When a boy walking me home from a party once confessed, “I’ve had suicidal thoughts in the past.”

I responded, “I could never kill myself. I’m not afraid of anything more than my mortality.”

“Me neither,” he replied. “That’s what made the feelings so scary.”

Only later that night, falling asleep, did I realize how inappropriate my response was.

***

After time, I learned to identify how mental illness manifests physically. For me, panic is an amalgam of migraines and pounding sounds in my head. An incessant recycling of my own thoughts. A prickly web of mental “stuff,” sticky like glue yet simultaneously foggy and incapacitating.

Eventually, my weekly CAPS sessions became a reprieve. In addition to a small daily SSRI dosage, my therapist forced me to spend time combing through the thoughts plaguing my head. I created a mental binary for myself. Healthy stress has reason. Anxiety doesn’t. With vocabulary to distinguish rational and irrational panic, I’m more in control.

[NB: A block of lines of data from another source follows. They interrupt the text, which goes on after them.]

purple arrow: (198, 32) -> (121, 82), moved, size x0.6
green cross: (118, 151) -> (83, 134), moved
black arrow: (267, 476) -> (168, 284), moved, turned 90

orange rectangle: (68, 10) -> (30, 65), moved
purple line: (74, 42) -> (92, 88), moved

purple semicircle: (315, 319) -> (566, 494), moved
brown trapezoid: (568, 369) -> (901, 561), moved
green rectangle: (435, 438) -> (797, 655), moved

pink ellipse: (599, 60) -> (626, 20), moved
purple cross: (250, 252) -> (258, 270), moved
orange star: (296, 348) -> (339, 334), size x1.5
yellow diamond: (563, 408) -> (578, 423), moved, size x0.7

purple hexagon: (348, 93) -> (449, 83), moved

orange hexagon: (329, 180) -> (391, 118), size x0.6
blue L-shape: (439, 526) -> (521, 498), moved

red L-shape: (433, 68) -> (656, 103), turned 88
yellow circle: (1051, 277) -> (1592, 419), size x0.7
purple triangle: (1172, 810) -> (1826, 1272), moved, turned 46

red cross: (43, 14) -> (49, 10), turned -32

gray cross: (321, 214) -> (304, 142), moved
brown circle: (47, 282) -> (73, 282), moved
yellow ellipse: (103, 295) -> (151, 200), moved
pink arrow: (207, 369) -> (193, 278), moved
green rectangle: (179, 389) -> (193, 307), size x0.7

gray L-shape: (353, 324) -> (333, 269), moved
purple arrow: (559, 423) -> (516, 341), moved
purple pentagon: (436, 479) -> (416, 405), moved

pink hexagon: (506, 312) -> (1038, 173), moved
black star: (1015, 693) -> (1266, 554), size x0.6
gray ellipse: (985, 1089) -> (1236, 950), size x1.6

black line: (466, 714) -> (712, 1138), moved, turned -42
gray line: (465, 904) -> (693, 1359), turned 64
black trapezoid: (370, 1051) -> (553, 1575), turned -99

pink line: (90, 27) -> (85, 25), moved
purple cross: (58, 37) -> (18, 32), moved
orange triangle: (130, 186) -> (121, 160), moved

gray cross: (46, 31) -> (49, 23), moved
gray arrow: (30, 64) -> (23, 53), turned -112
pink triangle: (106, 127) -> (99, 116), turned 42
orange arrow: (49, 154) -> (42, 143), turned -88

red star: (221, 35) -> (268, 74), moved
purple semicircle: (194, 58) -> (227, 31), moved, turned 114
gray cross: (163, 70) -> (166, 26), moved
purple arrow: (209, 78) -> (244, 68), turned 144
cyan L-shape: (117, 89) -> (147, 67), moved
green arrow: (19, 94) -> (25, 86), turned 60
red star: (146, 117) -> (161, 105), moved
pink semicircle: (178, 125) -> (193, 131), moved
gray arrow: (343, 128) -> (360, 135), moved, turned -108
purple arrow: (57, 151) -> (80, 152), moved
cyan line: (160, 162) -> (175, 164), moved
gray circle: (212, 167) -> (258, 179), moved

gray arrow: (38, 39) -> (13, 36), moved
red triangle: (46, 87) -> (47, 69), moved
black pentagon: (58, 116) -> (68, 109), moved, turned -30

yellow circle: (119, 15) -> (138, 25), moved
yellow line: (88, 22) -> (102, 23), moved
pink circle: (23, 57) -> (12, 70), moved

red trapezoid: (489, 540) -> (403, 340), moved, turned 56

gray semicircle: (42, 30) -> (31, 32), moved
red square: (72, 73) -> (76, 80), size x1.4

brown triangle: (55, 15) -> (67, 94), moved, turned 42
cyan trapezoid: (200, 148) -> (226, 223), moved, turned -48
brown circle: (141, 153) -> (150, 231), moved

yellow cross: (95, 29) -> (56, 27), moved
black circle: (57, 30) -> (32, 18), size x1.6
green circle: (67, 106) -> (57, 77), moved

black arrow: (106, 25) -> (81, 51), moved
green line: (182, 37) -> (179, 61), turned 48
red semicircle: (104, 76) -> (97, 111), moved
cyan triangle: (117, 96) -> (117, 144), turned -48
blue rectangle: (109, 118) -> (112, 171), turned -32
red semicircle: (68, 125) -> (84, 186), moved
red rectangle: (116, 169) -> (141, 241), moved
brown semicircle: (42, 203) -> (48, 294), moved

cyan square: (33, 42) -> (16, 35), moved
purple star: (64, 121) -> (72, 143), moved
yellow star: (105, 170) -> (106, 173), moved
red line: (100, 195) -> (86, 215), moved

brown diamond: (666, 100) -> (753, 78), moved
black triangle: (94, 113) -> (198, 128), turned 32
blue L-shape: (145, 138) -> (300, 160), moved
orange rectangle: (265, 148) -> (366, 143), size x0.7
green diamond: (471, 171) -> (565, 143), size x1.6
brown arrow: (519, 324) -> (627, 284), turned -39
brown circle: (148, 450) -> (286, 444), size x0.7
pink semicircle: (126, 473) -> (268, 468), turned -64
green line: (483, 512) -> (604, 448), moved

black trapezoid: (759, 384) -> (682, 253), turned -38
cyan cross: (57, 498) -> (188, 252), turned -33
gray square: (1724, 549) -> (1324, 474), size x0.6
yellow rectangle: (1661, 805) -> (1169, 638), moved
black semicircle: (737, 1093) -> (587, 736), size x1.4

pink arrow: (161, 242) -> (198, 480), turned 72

Yet, I sometimes wonder whether facing my mental illness means I’ll lose what defines me. Anxiety—stress—drives me. Wasn’t my disorder just precaution, panic attacks simply emotion?

I’m constantly re–teaching myself that debilitating stress will make me unhealthy. It would make anyone sick.

If I started Penn attempting to find a new me, I’ve at least started. An opportunity to expand outwards, my first few months were also the chance to look inwards.

Life before freshman year is the control for learning who we are. College is the experiment.